I nod, still sobbing, and make my way back to the house. I head straight for the bathroom, needing a moment to collect myself.



As I enter the bathroom, I'm greeted by my reflection in the mirror. I look a mess - my eyes are red and puffy, my face is streaked with tears, and my cheek is still throbbing from Kuda's slap.



I trace my fingers over the five fingers-shaped bruise on my cheek, wincing as I touch the tender skin. It still stings, a constant reminder of his cruelty.



I curse the day I ever met him. I curse the day I ever fell in love with him. I curse the day I ever thought he was worth staying with.



"Why did I stay with him for so long?" I ask myself, my voice shaking with anger and sadness. "Why did I let him do this to me?"



I look at my reflection, and for the first time, I see a survivor staring back at me. I see a woman who has been through hell and back, but who is still standing.



"I'm done," I say to myself. "I'm done with Kuda. I'm done with the abuse. I'm done with the pain."



I take a deep breath, and for the first time in years, I feel a sense of hope. I feel a sense of freedom.



I stand under the showerhead, letting the warm water wash away my tears. But even as I cry, I know I need to be strong. I need to keep moving forward.



As I sit down on the shower floor, my head in my hands, I can't help but wonder what would have happened if I hadn't escaped. What if the kids had arrived early and witnessed the abuse again? The thought sends a shiver down my spine.



I quickly push the thought away and focus on my next steps. I need to see a lawyer. I need to get a restraining order and to file for a divorce. I need to protect myself and my kids.



I step out of the shower and dry myself off. I put on a simple outfit, not bothering with makeup . I don't need any of that now.

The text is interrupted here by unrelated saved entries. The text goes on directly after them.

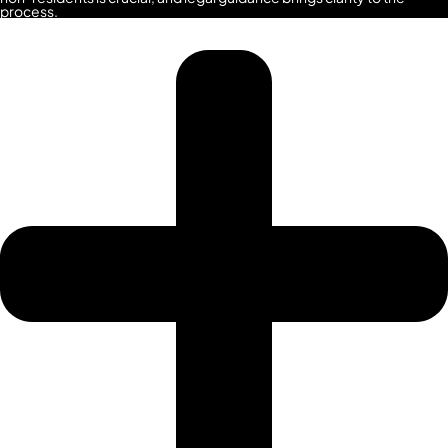
SPORTS
process.
CITY
DUBAI
WATER
CANAL
DUBAI
HARBOUR
JUMEIRAH
LAKE
TOWERS
CITY
WALK
DUBAI
AL
MARYAH
ISLAND
AL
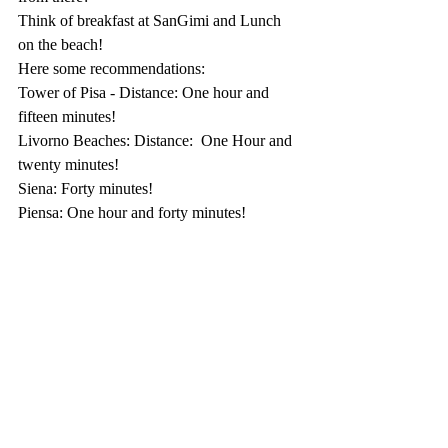
Think of breakfast at SanGimi and Lunch 
on the beach! 
Here some recommendations:
Tower of Pisa - Distance: One hour and 
fifteen minutes!
Livorno Beaches: Distance:  One Hour and 
twenty minutes!
Siena: Forty minutes!
Piensa: One hour and forty minutes!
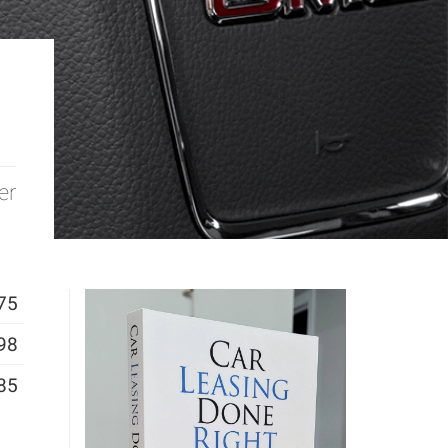
er
75
98
85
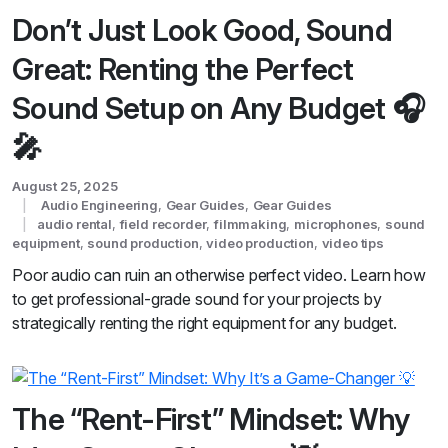
Don’t Just Look Good, Sound
Great: Renting the Perfect
Sound Setup on Any Budget 🎧
🎤
August 25, 2025
Audio Engineering
,
Gear Guides
,
Gear Guides
audio rental
,
field recorder
,
filmmaking
,
microphones
,
sound
equipment
,
sound production
,
video production
,
video tips
Poor audio can ruin an otherwise perfect video. Learn how
to get professional-grade sound for your projects by
strategically renting the right equipment for any budget.
The “Rent-First” Mindset: Why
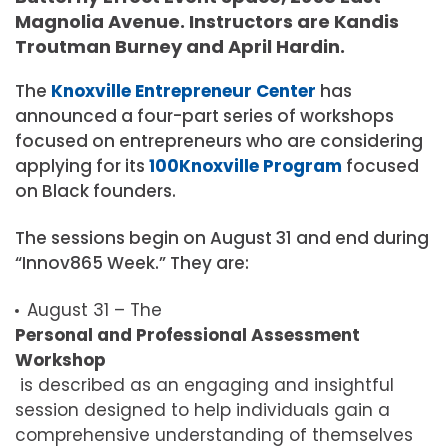
Magnolia Avenue. Instructors are Kandis
Troutman Burney and April Hardin.
The
Knoxville Entrepreneur Center
has
announced a four-part series of workshops
focused on entrepreneurs who are considering
applying for its
100Knoxville Program
focused
on Black founders.
The sessions begin on August 31 and end during
“Innov865 Week.” They are:
August 31 – The
Personal and Professional Assessment
Workshop
is described as an engaging and insightful
session designed to help individuals gain a
comprehensive understanding of themselves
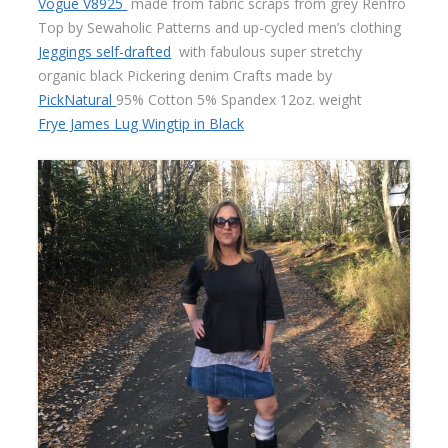
Vogue V8925
made from fabric scraps from grey Renfro
Top by Sewaholic Patterns and up-cycled men’s clothing
Jeggings self-drafted
with fabulous super stretchy
organic black Pickering denim Crafts made by
PickNatural
95% Cotton 5% Spandex 12oz. weight
Frye James Lug Wingtip in Black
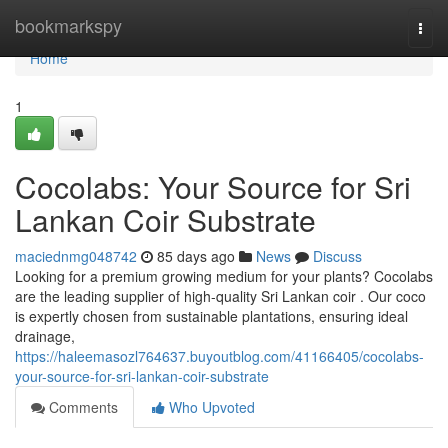
Home
bookmarkspy
Togg
navi
Home
1
Cocolabs: Your Source for Sri
Lankan Coir Substrate
maciednmg048742
85 days ago
News
Discuss
Looking for a premium growing medium for your plants? Cocolabs
are the leading supplier of high-quality Sri Lankan coir . Our coco
is expertly chosen from sustainable plantations, ensuring ideal
drainage,
https://haleemasozl764637.buyoutblog.com/41166405/cocolabs-
your-source-for-sri-lankan-coir-substrate
Comments
Who Upvoted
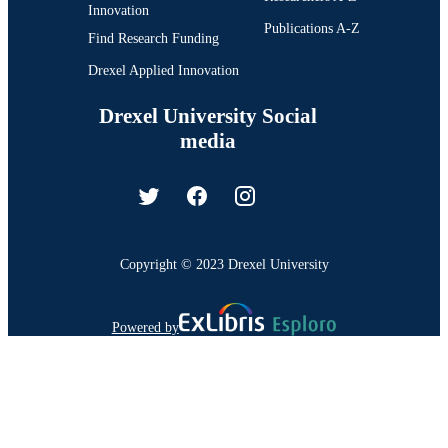
Innovation
Publications A-Z
Find Research Funding
Drexel Applied Innovation
Drexel University Social
media
Copyright © 2023 Drexel University
Powered by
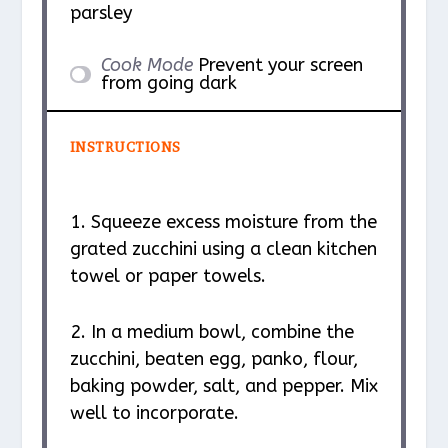
parsley
Cook Mode
Prevent your screen
from going dark
INSTRUCTIONS
1. Squeeze excess moisture from the
grated zucchini using a clean kitchen
towel or paper towels.
2. In a medium bowl, combine the
zucchini, beaten egg, panko, flour,
baking powder, salt, and pepper. Mix
well to incorporate.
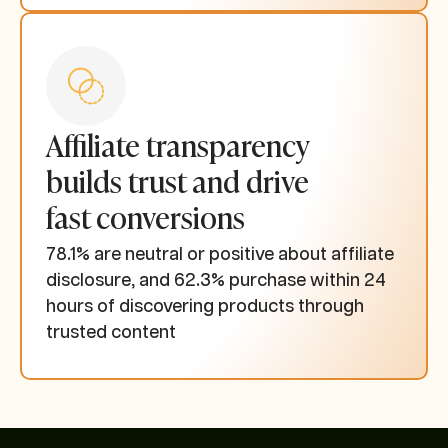
Affiliate transparency
builds trust and drive
fast conversions
78.1% are neutral or positive about affiliate
disclosure, and 62.3% purchase within 24
hours of discovering products through
trusted content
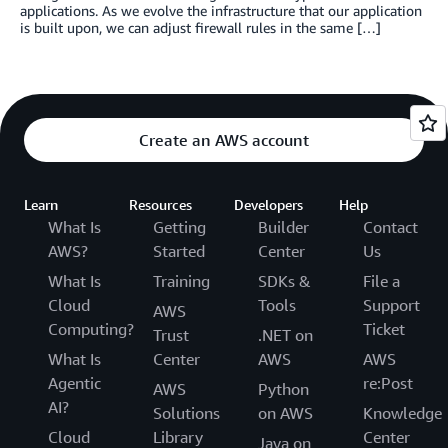
applications. As we evolve the infrastructure that our application
is built upon, we can adjust firewall rules in the same […]
Create an AWS account
Learn
Resources
Developers
Help
What Is
Getting
Builder
Contact
AWS?
Started
Center
Us
What Is
Training
SDKs &
File a
Cloud
Tools
Support
AWS
Computing?
Ticket
Trust
.NET on
What Is
Center
AWS
AWS
Agentic
re:Post
AWS
Python
AI?
Solutions
on AWS
Knowledge
Cloud
Library
Center
Java on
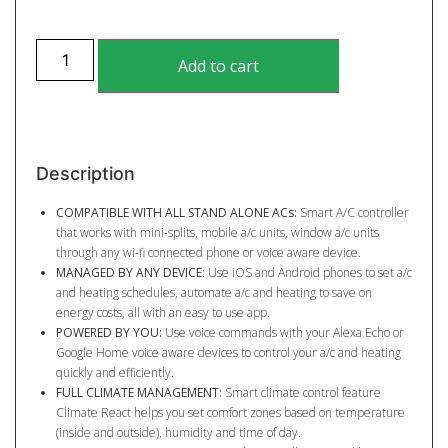
Add to cart
Description
COMPATIBLE WITH ALL STAND ALONE ACs:
Smart A/C controller
that works with mini-splits, mobile a/c units, window a/c units
through any wi-fi connected phone or voice aware device.
MANAGED BY ANY DEVICE
: Use iOS and Android phones to set a/c
and heating schedules, automate a/c and heating to save on
energy costs, all with an easy to use app.
POWERED BY YOU:
Use voice commands with your Alexa Echo or
Google Home voice aware devices to control your a/c and heating
quickly and efficiently.
FULL CLIMATE MANAGEMENT:
Smart climate control feature
Climate React helps you set comfort zones based on temperature
(inside and outside), humidity and time of day.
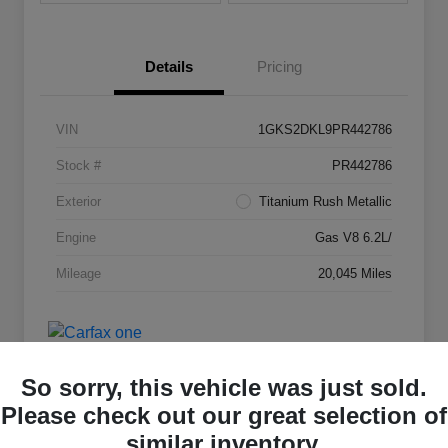
Details
Pricing
VIN
1GKS2DKL9PR442786
Stock #
PR442786
Exterior
Titanium Rush Metallic
Engine
Gas V8 6.2L/
Mileage
20,045 Miles
So sorry, this vehicle was just sold.
Please check out our great selection of
similar inventory.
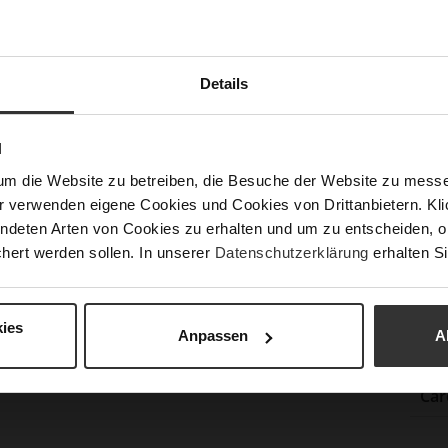
Las
Sust
Details
Fun
N
Clo
um die Website zu betreiben, die Besuche der Website zu mes
r verwenden eigene Cookies und Cookies von Drittanbietern. Klic
Gor
ndeten Arten von Cookies zu erhalten und um zu entscheiden, o
Hee
hert werden sollen. In unserer
Datenschutzerklärung
erhalten Si
(m
Hee
Upp
ies
Anpassen
A
Mat
Car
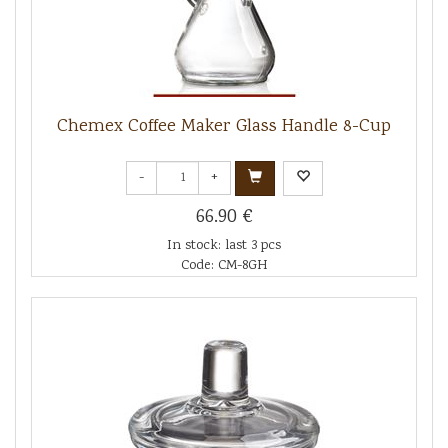
Chemex Coffee Maker Glass Handle 8-Cup
-
+
66.90 €
In stock: last 3 pcs
Code: CM-8GH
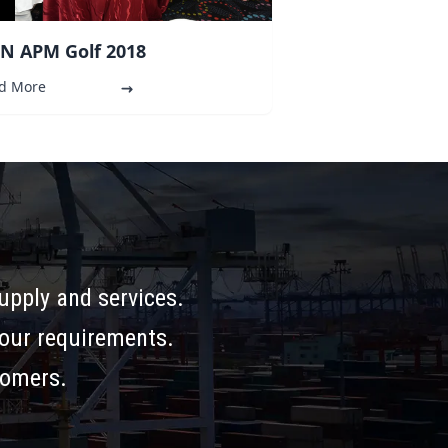
N APM Golf 2018
d More
supply and services.
your requirements.
tomers.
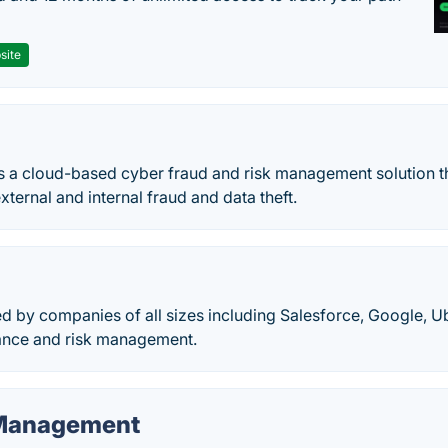
site
es a cloud-based cyber fraud and risk management solution t
ernal and internal fraud and data theft.
d by companies of all sizes including Salesforce, Google, U
nce and risk management.
 Management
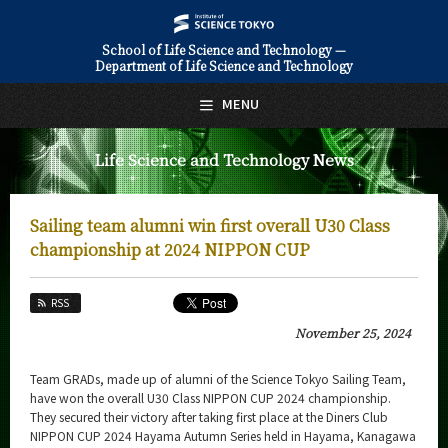
School of Life Science and Technology —
Department of Life Science and Technology
日本語
English
MENU
Top Page
Life Science and Technology News
About Us
Education
Sailing team alumni win first overall U30 Class
Faculty and Laboratories
championship at 2024 NIPPON CUP
Future
RSS
Admissions
November 25, 2024
Life Science and Technology News
Team GRADs, made up of alumni of the Science Tokyo Sailing Team,
have won the overall U30 Class NIPPON CUP 2024 championship.
News Archives
They secured their victory after taking first place at the Diners Club
NIPPON CUP 2024 Hayama Autumn Series held in Hayama, Kanagawa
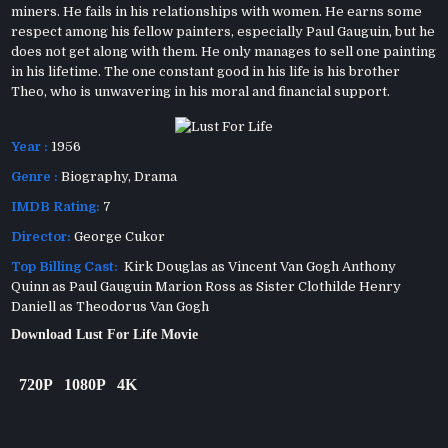
miners. He fails in his relationships with women. He earns some
respect among his fellow painters, especially Paul Gauguin, but he
does not get along with them. He only manages to sell one painting
in his lifetime. The one constant good in his life is his brother
Theo, who is unwavering in his moral and financial support.
Year :
1956
Genre :
Biography
,
Drama
IMDB Rating:
7
Director:
George Cukor
Top Billing Cast:
Kirk Douglas as Vincent Van Gogh Anthony
Quinn as Paul Gauguin Marion Ross as Sister Clothilde Henry
Daniell as Theodorus Van Gogh
Download Lust For Life Movie
720P
1080P
4K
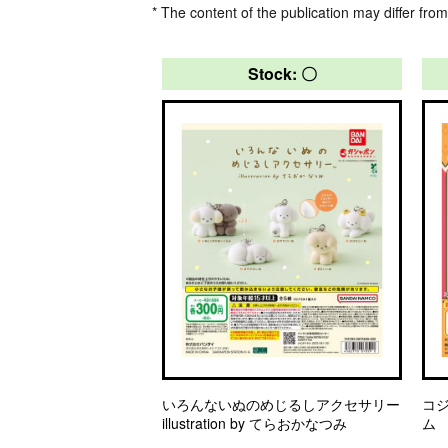
* The content of the publication may differ from
Stock: 〇
いろんないぬのめじるしアクセサリー
コ
illustration by てらおかなつみ
ム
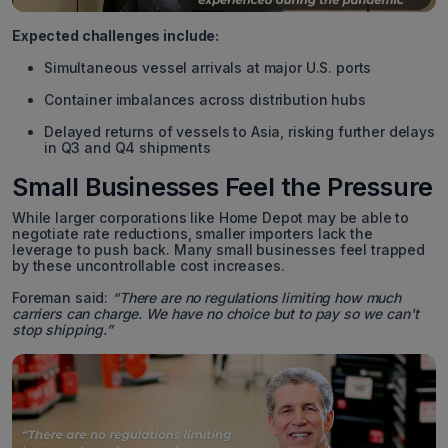
Expected challenges include:
Simultaneous vessel arrivals at major U.S. ports
Container imbalances across distribution hubs
Delayed returns of vessels to Asia, risking further delays
in Q3 and Q4 shipments
Small Businesses Feel the Pressure
While larger corporations like Home Depot may be able to
negotiate rate reductions, smaller importers lack the
leverage to push back. Many small businesses feel trapped
by these uncontrollable cost increases.
Foreman said:
“There are no regulations limiting how much
carriers can charge. We have no choice but to pay so we can't
stop shipping.”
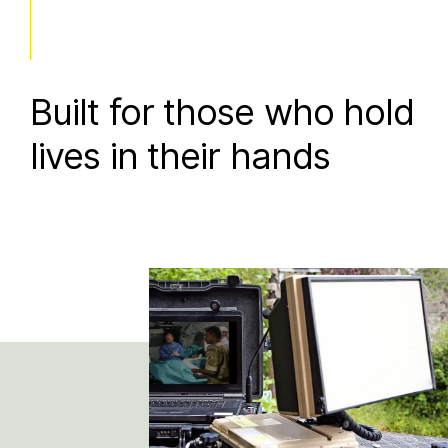
Built for those who hold
lives in their hands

I just need to be strong..l head out the door, ready to face whatever comes next.



I arrive at the offices and ask to see one of the best lawyers. After a brief wait, I'm referred to a sharp-looking woman with a kind smile. She introduces herself as Lawyer Chiedza and asks how she can help me.



Me : I want to file for a divorce .



she nods and quickly gets to work. 



Chiedza :Okay, let's get started. I'll need you to sign these documents.



She hands me a stack of papers, and I don't hesitate. I sign every single one, determined to be free of Kuda once and for all.



Me : I'll make sure to get these to Thomas myself .



 I say feeling empowered. But Chiedza bursts my bubble. 



Chiedza ' Actually, I'll be the one to drop them off to him. It's standard procedure.



My heart sinks. I understand. It's not about revenge; it's about moving forward.



Me : Okay



I follow her into the police station, my heart filled with anticipation. We ask to see Kudakwashe, and the police officers look at each other nervously.



"Ah, yeah...about that..." one of them starts.



My instincts start screaming at me to run, but I'm frozen in place.



"He escaped," the officer finally says, his voice barely above a whisper.



I feel like I've been punched in the gut. I drop to the floor, my legs giving out beneath me.



Me : No, no, no...(whispering)



Chiedza tries to help me up, but I shake her off. I know what this means. Kuda is going to come for me. He's going to finish what he started.



I can feel his eyes on me, even now. I know he's out there, watching me, waiting for his chance to strike.



I'm trapped in a nightmare, and I can't wake up.



Chiedza : You better find him, otherwise, this station will be sued ( voice firm and authoritative)



She helps me up, but my mind is miles away. I'm still trying to process the fact that he escaped.



"We'll get him. Don't worry," 



But I know it's not going to be easy. kuda is a master manipulator, and he'll stop at nothing to get what he wants.



The lawyer drops me off at my place, and I practically collapse onto the couch. I feel so overwhelmed and scared.



I don't know what to do with myself, so I just scream. I scream until my lungs are hoarse, hoping that maybe someone will hear me, or maybe whatever is stuck in my chest will finally be released.



But the screams are met with silence. And I'm left alone, curled up on the couch, feeling helpless and trapped.